Whenever there are more columns than rows, I get expected output as well.

You entered:
[ 1 2 3 4 5 ]
[ 6 7 8 9 10 ]
[ 11 12 13 14 15 ]
-----------------------------
Transposed matrix:
[ 1 6 11 ]
[ 2 7 12 ]
[ 3 8 13 ]
[ 4 9 14 ]
[ 5 10 15 ]

However, whenever there are more rows than columns, that's where the issue seems to arise. For example:

You entered:
[ 1 2 ]
[ 3 4 ]
[ 5 6 ]
-----------------------------
Transposed matrix:
[ 1 3 2 ]
[ 2 4 5 ]

This is the code responsible for the transposing. It is right under the print statement with multiple dashes. Any help or insight as to why this isn't working would be great.

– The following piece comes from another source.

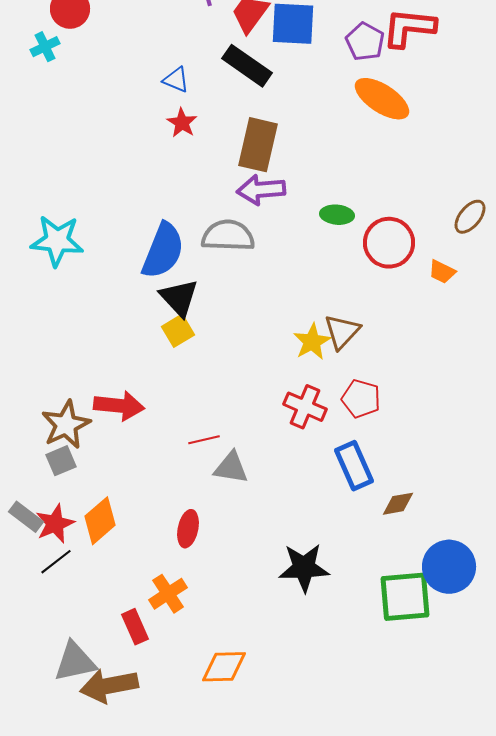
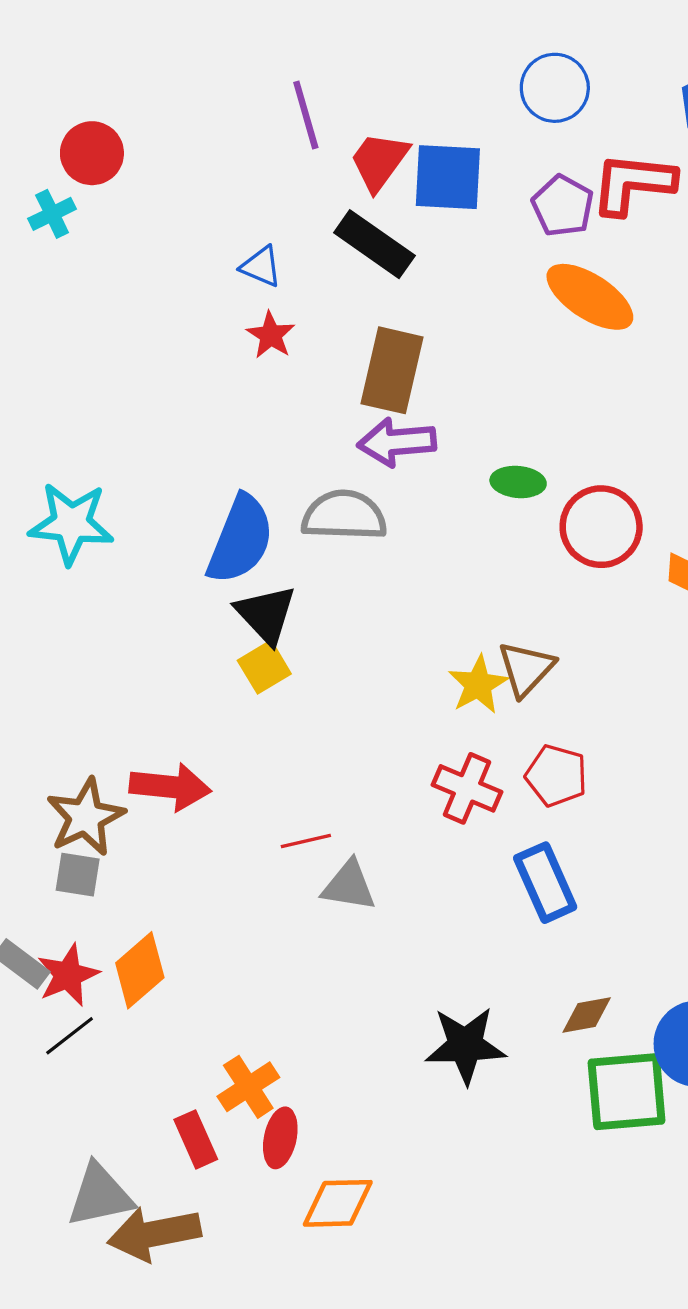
gray square: (61, 461) -> (78, 875), turned 32
brown diamond: (398, 504) -> (587, 1015), moved
red ellipse: (188, 529) -> (280, 1138), moved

for (i = 0; i < columns; i++){
        for (j = 0; j < i; j++) {
            int *transposedRow = &array[0][0] + (i * columns + j);
            int *transposedCol = &array[0][0] + (j * columns + i);
            int temp;
            temp = *transposedRow;
            *transposedRow = *transposedCol;
            *transposedCol = temp;
        }
    }
    printf("Transposed matrix:\n");
    for (i = 0; i < columns; i++) {
        for (j = 0; j < rows; j++) {
            if (j == 0)
                printf("[ ");
            printf("%d ", array[i][j]);
            if (j == rows - 1)
                printf("]\n");
        }
    } 

Answer 1

If you want to be thrifty on your memory (by not allocating another storage for the transpose matrix), then just do the following:

void print(int **matrix, size_t rows, size_t cols)
{
    for (size_t row = 0; row < rows; ++row) {
        printf("[ ");
        for (size_t col = 0; col < cols; ++col)
            print("%d ", matrix[row][col]);
        printf("]\n");
    }
}

void print_transposed(int **matrix, size_t rows, size_t cols)
{
    for (size_t col = 0; col < cols; ++col) {
        printf("[ ");
        for (size_t row = 0; row < rows; ++row)
            print("%d ", matrix[row][col]);
        printf("]\n");
    }
}

or if two functions are too much, combine them into one:

void print(int **matrix, size_t rows, size_t cols, bool transposed) {
    if (transposed) {
        /* print transposed */
    } else {
        /* print normal */
    }
}

No pointer arithmetic, no extra allocation, pure, simple and clean.

Answer 2

If transposing in-place is not a requirement, the problem is very straightforward. You seem to have mostly figured the math out. Breaking it down into functions makes it easier to tackle pieces of this problem.

#include <stdio.h>

void transpose(int *dest, int *src, size_t rows, size_t cols) {
    for (size_t r = 0; r < rows; ++r)
        for (size_t c = 0; c < cols; ++c)
            *(dest + c * rows + r) = *(src + r * cols + c);
}

void print(int *matrix, size_t rows, size_t cols) {
    for (size_t r = 0; r < rows; ++r) {
        for (size_t c = 0; c < cols; ++c)
            printf("%d ", *(matrix + r * cols + c));

        printf("\n");
    }
}

int main(void) {
    int orig[2][3] = {
        { 1, 2, 3 },
        { 4, 5, 6 }
    };

    int transposed[3][2];

    transpose(transposed, orig, 2, 3);

    print(orig, 2, 3);
    print(transposed, 3, 2);

    return 0;
}

Running this simple test gives us:

1 2 3
4 5 6
1 4
2 5
3 6

This solution isn't perfect. There are numerous warnings about passing arrays, but I will leave that for you to learn from and figure out.